The new Preschool Development Grant Birth through Five (PDG B-5) put out by the US Department of Health and Human Services presents an exciting opportunity to get public sector planning right. The grant provides funds to 46 states and territories to conduct a comprehensive needs assessment and create a five-year strategic plan for the better coordination of all statewide early childhood programs, processes, and systems. The end goal is better outcomes for infants, toddlers, preschoolers, and their families.
Comprehensive process improvement efforts like these are rare because it is difficult for staff to clear the time and space to focus attention on all of the moving parts given the service delivery and problem solving requirements of everyone’s “day job.” It is not because of lack of expertise, experience or will within the public sector. But the arrival of HHS grants funds—and the matching money from the states—does not ensure success.
Here are three change management tips that will help make sure your PDG B-5 effort isn’t an exercise in futility:
- Most states are planning to broadly engage stakeholders at all levels. This is an opportunity to create excitement, but the engagement process will immediately heighten expectations of action while the new plan won’t be released for many months after the needs assessment phase. States should be looking for ways to demonstrate—and communicate—improvement progress before strategic plans are finalized.

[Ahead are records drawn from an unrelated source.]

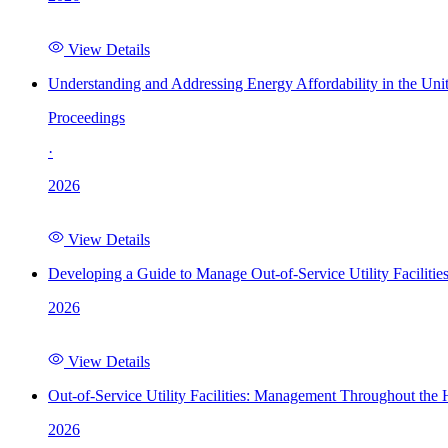
View Details
Understanding and Addressing Energy Affordability in the Uni
Proceedings
·
2026
View Details
Developing a Guide to Manage Out-of-Service Utility Facilitie
2026
View Details
Out-of-Service Utility Facilities: Management Throughout the
2026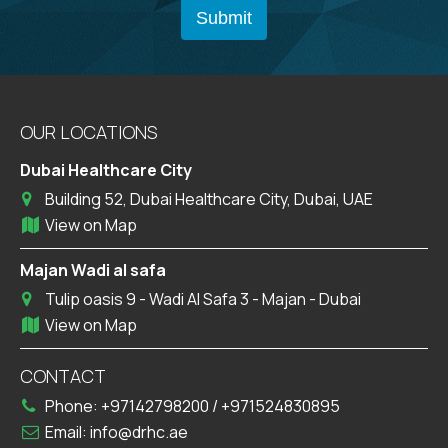
OUR LOCATIONS
Dubai Healthcare City
Building 52, Dubai Healthcare City, Dubai, UAE
View on Map
Majan Wadi al safa
Tulip oasis 9 - Wadi Al Safa 3 - Majan - Dubai
View on Map
CONTACT
Phone:
+97142798200
/
+971524830895
Email:
info@drhc.ae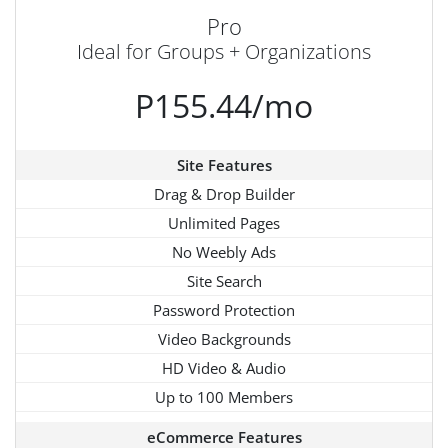
Pro
Ideal for Groups + Organizations
P155.44/mo
Site Features
Drag & Drop Builder
Unlimited Pages
No Weebly Ads
Site Search
Password Protection
Video Backgrounds
HD Video & Audio
Up to 100 Members
eCommerce Features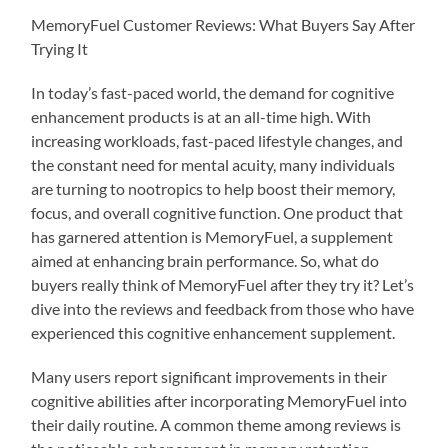
MemoryFuel Customer Reviews: What Buyers Say After
Trying It
In today’s fast-paced world, the demand for cognitive
enhancement products is at an all-time high. With
increasing workloads, fast-paced lifestyle changes, and
the constant need for mental acuity, many individuals
are turning to nootropics to help boost their memory,
focus, and overall cognitive function. One product that
has garnered attention is MemoryFuel, a supplement
aimed at enhancing brain performance. So, what do
buyers really think of MemoryFuel after they try it? Let’s
dive into the reviews and feedback from those who have
experienced this cognitive enhancement supplement.
Many users report significant improvements in their
cognitive abilities after incorporating MemoryFuel into
their daily routine. A common theme among reviews is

- Because the timeline for these planning grants is so aggressive, the needs assessment can’t just be a cataloguing of the status quo, and identifying “missing pieces” isn’t enough either. A state’s needs assessment should deliver a precise and clear picture of what the future state looks like. This will enable the strategic planning team to focus immediately on strategies instead of having to waste valuable time understanding the assessment’s findings.

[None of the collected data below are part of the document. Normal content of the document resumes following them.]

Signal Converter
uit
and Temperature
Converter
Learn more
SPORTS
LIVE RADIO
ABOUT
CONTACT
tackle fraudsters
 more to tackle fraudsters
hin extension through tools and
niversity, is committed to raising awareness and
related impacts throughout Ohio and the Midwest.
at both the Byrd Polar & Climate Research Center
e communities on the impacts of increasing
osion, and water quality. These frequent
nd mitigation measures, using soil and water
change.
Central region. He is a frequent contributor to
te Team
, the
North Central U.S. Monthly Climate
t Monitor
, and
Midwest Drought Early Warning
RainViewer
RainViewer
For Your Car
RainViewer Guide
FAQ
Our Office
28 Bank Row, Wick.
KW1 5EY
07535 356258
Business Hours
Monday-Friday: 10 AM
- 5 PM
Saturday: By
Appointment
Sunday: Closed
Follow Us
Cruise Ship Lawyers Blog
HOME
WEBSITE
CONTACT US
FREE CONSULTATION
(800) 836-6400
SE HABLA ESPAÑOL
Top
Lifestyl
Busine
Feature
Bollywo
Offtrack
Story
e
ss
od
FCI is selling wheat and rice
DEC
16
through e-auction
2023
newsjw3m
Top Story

- Strategic plans are not just about strategies. A clear vision for change and the specific strategies must be accompanied by an action plan for how the plan will be implemented. Identifying the work, who will do it, how we will know it’s being done with fidelity, and how we will know if it is effective all have to be part of the planning process. If it’s not, you’re just leaving to chance that those responsible for implementation will get it right.